Les mantes religieuses voient la vie en 3D mais d'une façon différente de nous, ont annoncé jeudi des chercheurs de l'institut de Neuroscience de l'université de Newcastle (Royaume-Uni). Selon eux, cette découverte pourrait permettre de simplifier les processus de vision des robots. Les Hommes, comme les singes, les chats, les chevaux, les chouettes ou encore les crapauds, voient en trois dimensions. Mais la mante religieuse est le seul insecte connu à disposer de cette vision stéréoscopique.
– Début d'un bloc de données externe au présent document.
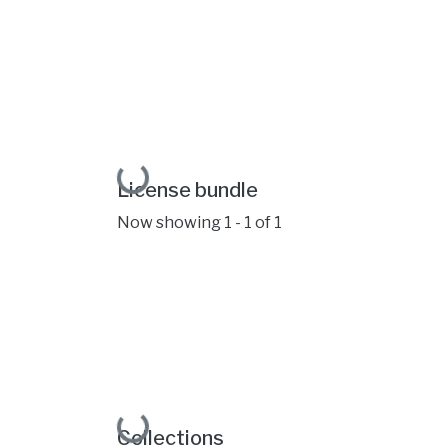
Loading...
License bundle
Now showing
1 - 1 of 1
Collections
Ce type de vision permet d'évaluer les distances aux choses. Chacun de nos yeux perçoit le monde qui l'entoure de façon légèrement différente et notre cerveau fusionne le tout pour former une seule image, en relief. L'équipe a eu l'idée de créer des lunettes miniatures 3D pour étudier la vision des mantes religieuses.

Équipés de ces mini-lunettes aux lentilles colorées, fixées avec de la cire d'abeille, les insectes ont eu droit à une séance de cinéma 3D avec visionnage de proies. L'illusion a marché : les mantes ont cherché à attraper les proies. Les chercheurs leur ont ensuite montré des images plus complexes, ce qui leur a permis de découvrir que les mantes avaient une vision 3D très différente de celle de l'Homme.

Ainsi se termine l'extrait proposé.